Which is why the latest nannying drive is so incredibly stupid and, as my impecunious Athenian friend points out, so utterly farcical.
There are occasions - not many, admittedly, but occasions nonetheless - when even hyperventilating, loony bloggertarians like myself have to stand back in silent astonishment, mouths agape, and admit that the sheer pace of state nannification is leaving cheap satire in the blocks. Consider this, for example:A team of NHS nurses is patrolling Scotland's streets to target pot-bellied members of the public and tell them how to lose weight.
Armed with measuring tapes to check waists and equipment to test blood pressure, the "Street Nurses" are policing busy shopping centres, supermarkets and community centres. Any man with a paunch, or woman with an "apple-shaped" body whose waist measurement is higher than recommended limits is given diet and lifestyle advice or referred to local slimming classes.
Under the scheme the nurses, wearing high-visibility waistcoats, set up portable tables and chairs in town centres to monitor passers-by. If they spot someone who looks overweight they will approach them and strike up a conversation about their health, inviting them to have a "rapid nursing assessment", which includes having their waist measured and their blood pressure checked.
Overweight women can be referred to local Weight Watchers meetings, and men are sent to the NHS Ayrshire and Arran men-only weight loss club 'Slimmin Withoot Wimmin'. Locals can also attend cookery classes where they learn how to prepare healthy meals on a low budget.
I live in a country where government employees are coming up to me in the street and telling me that I look overweight? I mean, what?
They really don't, do they?
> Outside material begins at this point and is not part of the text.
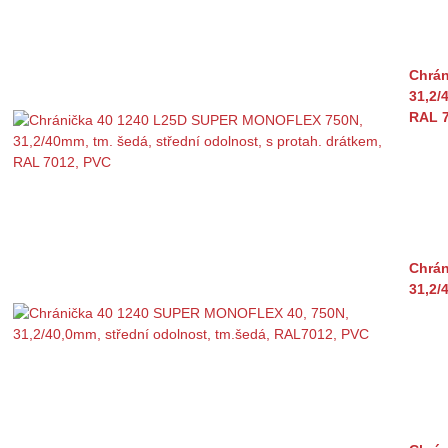
Chrá
31,2/
RAL 7
Chrán
31,2/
Because this is how it begins, whether it's CCTV cameras that tell you off for dropping litter or a spy satellite in the sky, tracking every journey your car makes: a weak attempt at satire on a right-wing blog, usually with some crass reference to Stalin or the Nazis, pops up a year or two later, incredibly, as government pilot scheme, gets 'rolled out' nationally - at galactic expense to John Q. Taxpayer, naturally - and before you know it, there are nurses in hi-vis jackets coming up to you in the street, asking you your waist size and then sending you to - Christ, I can barely type the words, so tightly clenched are my fists with rage - "Slimmin Withoot Wimmin". Well, I'm sorry, but - dear God, I'm repeating myself yet again - mist descending - blood vessels rupturing in my eyeballs - not sure I'm even going to make it to the end of this paragraph - it is none of your GODDAMN BUSINESS. It just isn't, and if there are people out there who honestly and genuinely believe that it is the role of government to walk the streets policing this shit, then we have a real fucking problem here.
The Greek has put it pretty fucking clearly (and do go and read the whole of his piece) but it seems that our government just doesn't fucking get it. But the truth of the matter is that so many people in this country will see nothing wrong with this at all.
They will nod their heads sagely and mutter that it is great that those poor, benighted people who are unable to make their own decisions will be helped towards the path of righteousness by the caring NHS.
They will not realise how incredibly snobbish and condescending their attitude is—"oh, the poor! Yes, I know that one shouldn't stereotype anyone and I, of course, wouldn't dream of doing so but the poor are so terribly stupid, aren't they? It's really our duty to cajole, badger and force them into a healthy lifestyle."
Furthermore, these bien pensant twats do not dream, for one second, that any nurse in a high-viz vest would actually come and start hassling them—no, no, no: this measure is purely for the poor.
"Oh yes," they will twitter at their parties, "I know that I could do with losing a few pounds, but at my time of life...? Besides, a little insulation is healthy, isn't it? And I'm sure that Rubens would have approved!
"Now, have you heard about this wonderful little scheme they've launched in Scotland? Yes, that's right: the one where nurses go and educate poor, fat people in the street. Telling them not to eat so many deep-fried Mars Bars is suppose!" Giggle.
There are a number of posters around Brixton which display the silhouette of a man or woman in profile, with a tape measure around the waist: in the case of the man, the tape measure is at 32 inches and the poster screams that "if your waist is bigger than this, you may need to have a test for diabetes. Go and see your GP."
Thirty-two fucking inches?
Fucking hell: I am about a 32 and I am, as those who know me will testify, definitely on the thin side. Seriously, what the fuck?
These idiot posters are bad enough but one could at least argue that they are attempting to provide information to people. They are irritating but they are a million miles away from the harassment being outlined in Mr E's neck of the woods.
And the British people stand passively on, whilst the government continues in its scheme to make all citizen-units as homogenous as possible. Because, you see, when you are trying to run any system, you want the units to be as near the same as possible; if they are not, they might buck the system.
So the government has been attempting to make the population-units as near identical as possible for ease of control: it has been doing pretty well through the education system, and now they are moving against us with the health system. And the majority of our citizens meekly accept all this.
One looks around and is tempted to use the words that have become Obnoxio's refrain of late: this country is so fucked.